# ABOUT THIS TASK:
Scan the data for "日本基準" and copy the lines it appears in.

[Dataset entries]
---+---
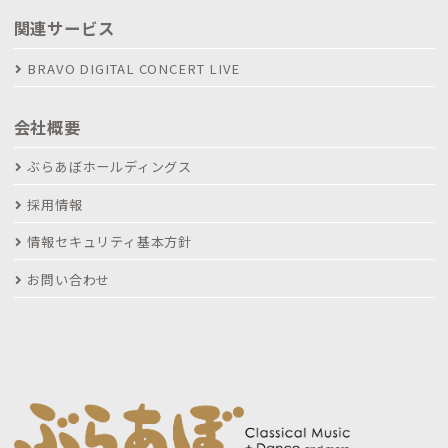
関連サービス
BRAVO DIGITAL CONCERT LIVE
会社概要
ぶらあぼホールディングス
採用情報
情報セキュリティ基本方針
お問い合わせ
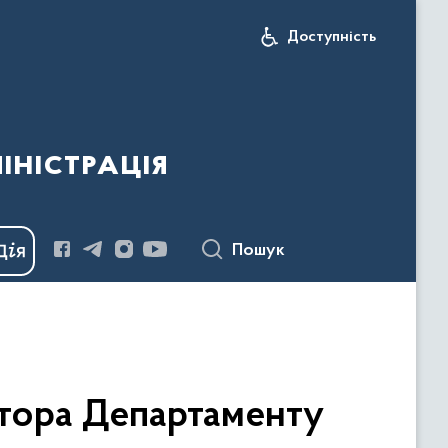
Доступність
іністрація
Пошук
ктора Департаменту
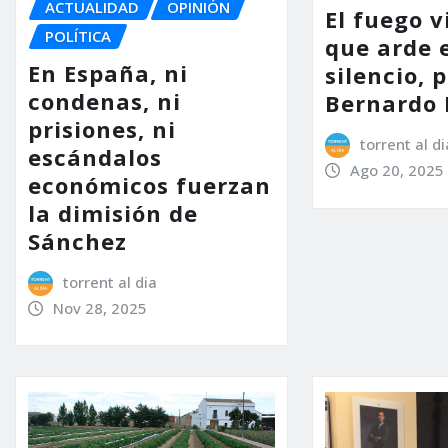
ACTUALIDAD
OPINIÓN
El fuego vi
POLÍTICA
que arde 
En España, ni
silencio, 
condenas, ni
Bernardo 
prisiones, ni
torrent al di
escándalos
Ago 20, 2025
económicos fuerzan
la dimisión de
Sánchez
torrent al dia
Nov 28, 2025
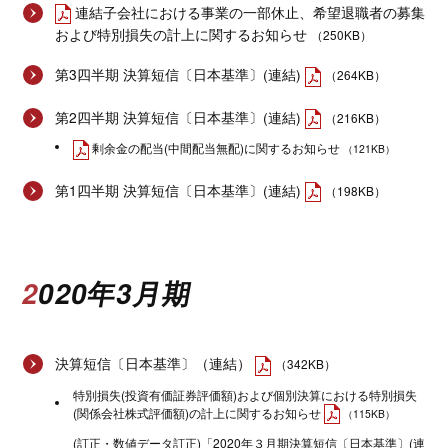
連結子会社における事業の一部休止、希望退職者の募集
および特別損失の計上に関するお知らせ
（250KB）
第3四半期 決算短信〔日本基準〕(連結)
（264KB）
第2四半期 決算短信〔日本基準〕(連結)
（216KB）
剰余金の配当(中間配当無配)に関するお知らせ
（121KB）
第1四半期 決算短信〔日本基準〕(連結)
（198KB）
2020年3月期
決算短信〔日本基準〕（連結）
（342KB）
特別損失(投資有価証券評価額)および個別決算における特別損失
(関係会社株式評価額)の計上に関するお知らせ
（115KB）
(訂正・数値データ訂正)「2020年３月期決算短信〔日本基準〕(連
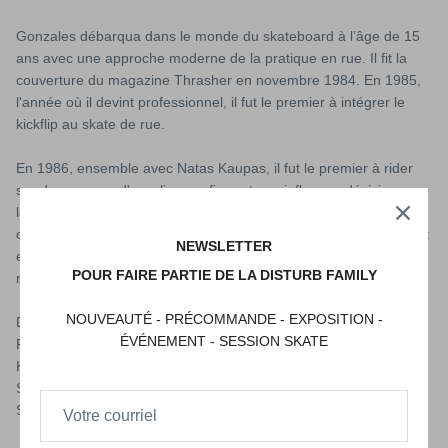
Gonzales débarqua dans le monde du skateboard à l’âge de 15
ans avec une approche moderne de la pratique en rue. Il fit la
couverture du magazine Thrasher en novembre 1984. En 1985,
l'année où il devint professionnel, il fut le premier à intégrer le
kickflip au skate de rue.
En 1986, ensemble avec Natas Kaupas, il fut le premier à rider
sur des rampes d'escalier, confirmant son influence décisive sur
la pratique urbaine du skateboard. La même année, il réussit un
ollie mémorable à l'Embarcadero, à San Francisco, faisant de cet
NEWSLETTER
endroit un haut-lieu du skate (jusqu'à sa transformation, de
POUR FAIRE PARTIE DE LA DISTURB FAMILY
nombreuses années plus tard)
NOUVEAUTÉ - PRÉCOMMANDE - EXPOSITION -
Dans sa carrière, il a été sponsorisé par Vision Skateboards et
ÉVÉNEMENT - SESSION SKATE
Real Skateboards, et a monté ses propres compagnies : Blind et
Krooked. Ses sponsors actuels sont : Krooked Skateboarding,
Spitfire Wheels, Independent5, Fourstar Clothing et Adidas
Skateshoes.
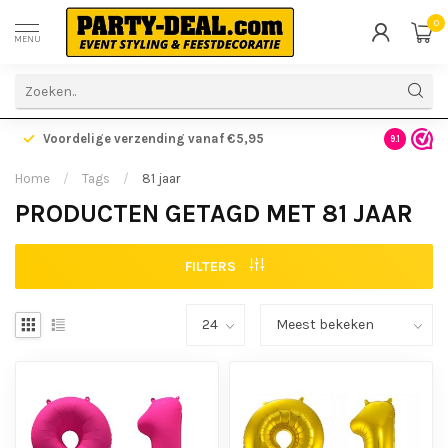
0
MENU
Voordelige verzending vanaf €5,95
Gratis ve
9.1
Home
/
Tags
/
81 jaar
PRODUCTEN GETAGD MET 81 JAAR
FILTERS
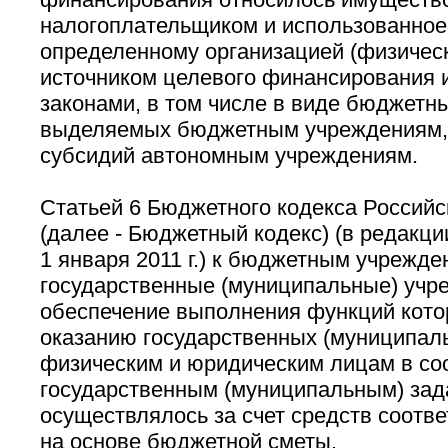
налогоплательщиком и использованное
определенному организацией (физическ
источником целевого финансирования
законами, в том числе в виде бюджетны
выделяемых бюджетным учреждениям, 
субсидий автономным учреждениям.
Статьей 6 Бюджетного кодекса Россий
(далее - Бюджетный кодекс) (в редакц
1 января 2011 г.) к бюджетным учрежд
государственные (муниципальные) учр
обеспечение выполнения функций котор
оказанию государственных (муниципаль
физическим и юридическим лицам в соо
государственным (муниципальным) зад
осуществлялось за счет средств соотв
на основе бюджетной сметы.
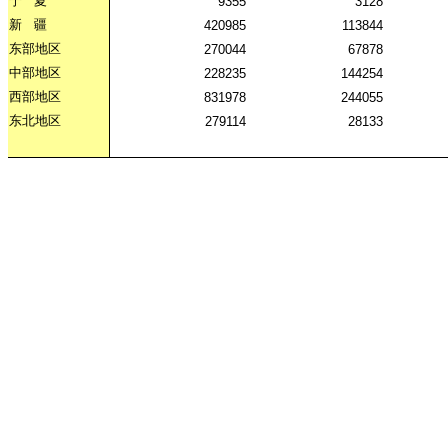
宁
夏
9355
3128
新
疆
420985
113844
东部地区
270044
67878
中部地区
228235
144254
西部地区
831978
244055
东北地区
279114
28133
---+---
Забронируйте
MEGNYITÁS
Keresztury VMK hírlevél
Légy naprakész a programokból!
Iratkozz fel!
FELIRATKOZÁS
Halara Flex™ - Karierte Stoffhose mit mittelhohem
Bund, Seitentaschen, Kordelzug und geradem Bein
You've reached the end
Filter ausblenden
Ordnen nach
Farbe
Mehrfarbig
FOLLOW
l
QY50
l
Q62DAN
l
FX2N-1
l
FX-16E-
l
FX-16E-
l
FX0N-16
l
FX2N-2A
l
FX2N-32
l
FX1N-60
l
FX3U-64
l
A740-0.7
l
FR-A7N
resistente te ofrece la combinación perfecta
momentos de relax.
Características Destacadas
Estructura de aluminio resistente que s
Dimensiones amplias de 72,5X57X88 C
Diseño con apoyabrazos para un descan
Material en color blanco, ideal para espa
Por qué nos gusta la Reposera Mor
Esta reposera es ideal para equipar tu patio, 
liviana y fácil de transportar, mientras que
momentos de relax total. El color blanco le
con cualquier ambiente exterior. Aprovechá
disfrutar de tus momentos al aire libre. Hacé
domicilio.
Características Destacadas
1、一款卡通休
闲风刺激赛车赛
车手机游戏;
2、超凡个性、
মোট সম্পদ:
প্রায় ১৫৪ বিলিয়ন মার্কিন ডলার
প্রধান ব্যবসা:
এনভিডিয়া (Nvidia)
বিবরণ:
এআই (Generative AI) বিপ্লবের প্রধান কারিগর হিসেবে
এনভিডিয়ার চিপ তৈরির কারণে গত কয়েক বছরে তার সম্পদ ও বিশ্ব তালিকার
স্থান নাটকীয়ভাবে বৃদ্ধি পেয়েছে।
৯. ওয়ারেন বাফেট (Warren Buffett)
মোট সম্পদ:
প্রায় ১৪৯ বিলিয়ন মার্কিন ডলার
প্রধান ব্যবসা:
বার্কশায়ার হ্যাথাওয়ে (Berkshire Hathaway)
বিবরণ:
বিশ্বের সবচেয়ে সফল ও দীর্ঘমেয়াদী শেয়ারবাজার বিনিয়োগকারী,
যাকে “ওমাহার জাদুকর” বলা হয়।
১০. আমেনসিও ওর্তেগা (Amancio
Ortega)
---+---
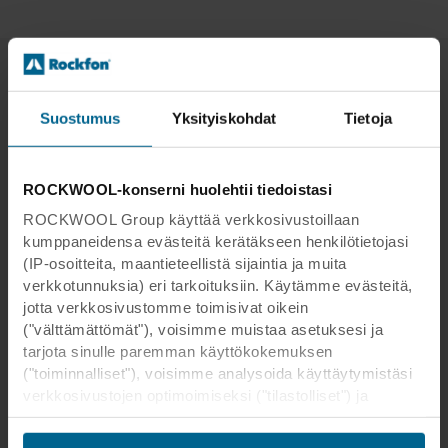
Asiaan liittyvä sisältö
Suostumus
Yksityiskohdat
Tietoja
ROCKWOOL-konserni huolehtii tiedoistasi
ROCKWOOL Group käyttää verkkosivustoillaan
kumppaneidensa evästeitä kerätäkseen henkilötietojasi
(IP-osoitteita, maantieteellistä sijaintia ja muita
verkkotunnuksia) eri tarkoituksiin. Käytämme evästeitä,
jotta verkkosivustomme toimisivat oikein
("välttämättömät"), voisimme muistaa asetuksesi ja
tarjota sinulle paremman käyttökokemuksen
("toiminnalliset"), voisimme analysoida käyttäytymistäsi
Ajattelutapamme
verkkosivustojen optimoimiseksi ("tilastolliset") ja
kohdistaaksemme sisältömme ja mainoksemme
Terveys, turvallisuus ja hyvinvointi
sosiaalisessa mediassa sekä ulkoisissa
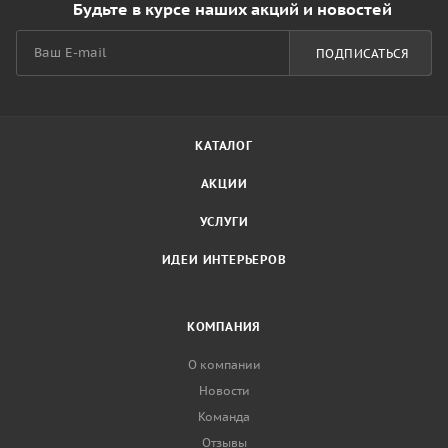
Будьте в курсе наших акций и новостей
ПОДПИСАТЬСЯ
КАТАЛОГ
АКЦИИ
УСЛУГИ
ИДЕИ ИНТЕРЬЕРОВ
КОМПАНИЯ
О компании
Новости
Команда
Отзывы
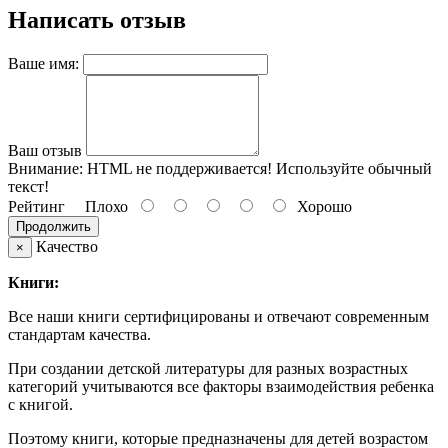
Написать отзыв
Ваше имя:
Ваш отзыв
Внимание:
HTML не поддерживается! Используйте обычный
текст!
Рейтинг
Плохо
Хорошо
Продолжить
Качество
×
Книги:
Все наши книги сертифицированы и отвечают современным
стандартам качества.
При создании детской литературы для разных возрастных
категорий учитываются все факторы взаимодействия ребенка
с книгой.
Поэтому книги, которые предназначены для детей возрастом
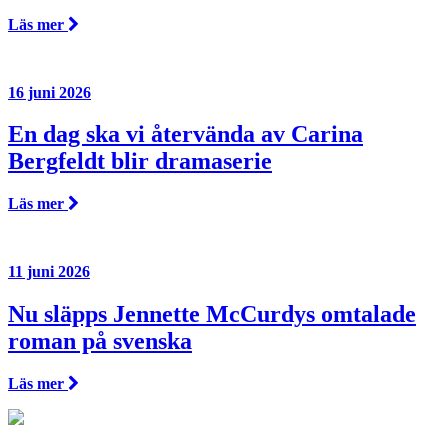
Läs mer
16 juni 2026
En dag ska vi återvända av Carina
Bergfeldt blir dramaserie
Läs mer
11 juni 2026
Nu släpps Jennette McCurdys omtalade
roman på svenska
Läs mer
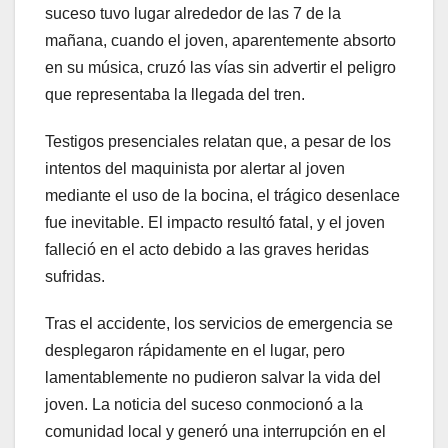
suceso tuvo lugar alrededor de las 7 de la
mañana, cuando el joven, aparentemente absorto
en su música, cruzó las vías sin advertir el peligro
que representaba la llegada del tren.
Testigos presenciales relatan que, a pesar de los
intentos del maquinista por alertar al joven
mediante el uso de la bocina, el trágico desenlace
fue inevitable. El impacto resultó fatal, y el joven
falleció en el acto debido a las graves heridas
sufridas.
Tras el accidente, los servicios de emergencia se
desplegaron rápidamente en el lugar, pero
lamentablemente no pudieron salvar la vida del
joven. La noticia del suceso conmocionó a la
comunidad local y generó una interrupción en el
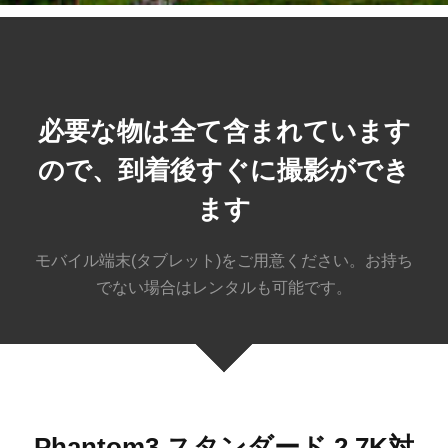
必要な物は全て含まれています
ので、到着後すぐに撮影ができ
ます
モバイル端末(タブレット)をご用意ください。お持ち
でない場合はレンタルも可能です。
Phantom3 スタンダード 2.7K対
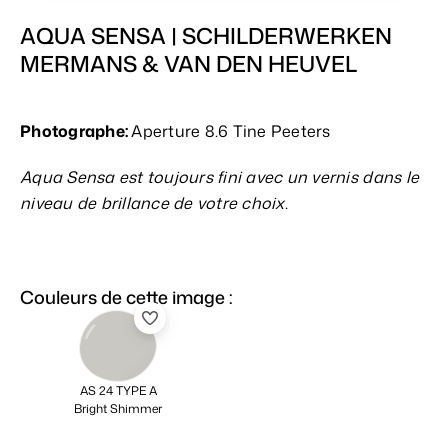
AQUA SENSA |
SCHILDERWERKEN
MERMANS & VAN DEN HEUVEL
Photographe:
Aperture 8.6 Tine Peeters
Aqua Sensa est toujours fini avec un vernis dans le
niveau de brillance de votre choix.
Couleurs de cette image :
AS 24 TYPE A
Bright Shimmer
---+---
# RESPONSE TO THIS TASK:
第3四半期 決算短信〔日本基準〕(連結)
第2四半期 決算短信〔日本基準〕(連結)
第1四半期 決算短信〔日本基準〕(連結)
決算短信〔日本基準〕（連結）
(訂正・数値データ訂正)「2020年３月期決算短信〔日本基準〕(連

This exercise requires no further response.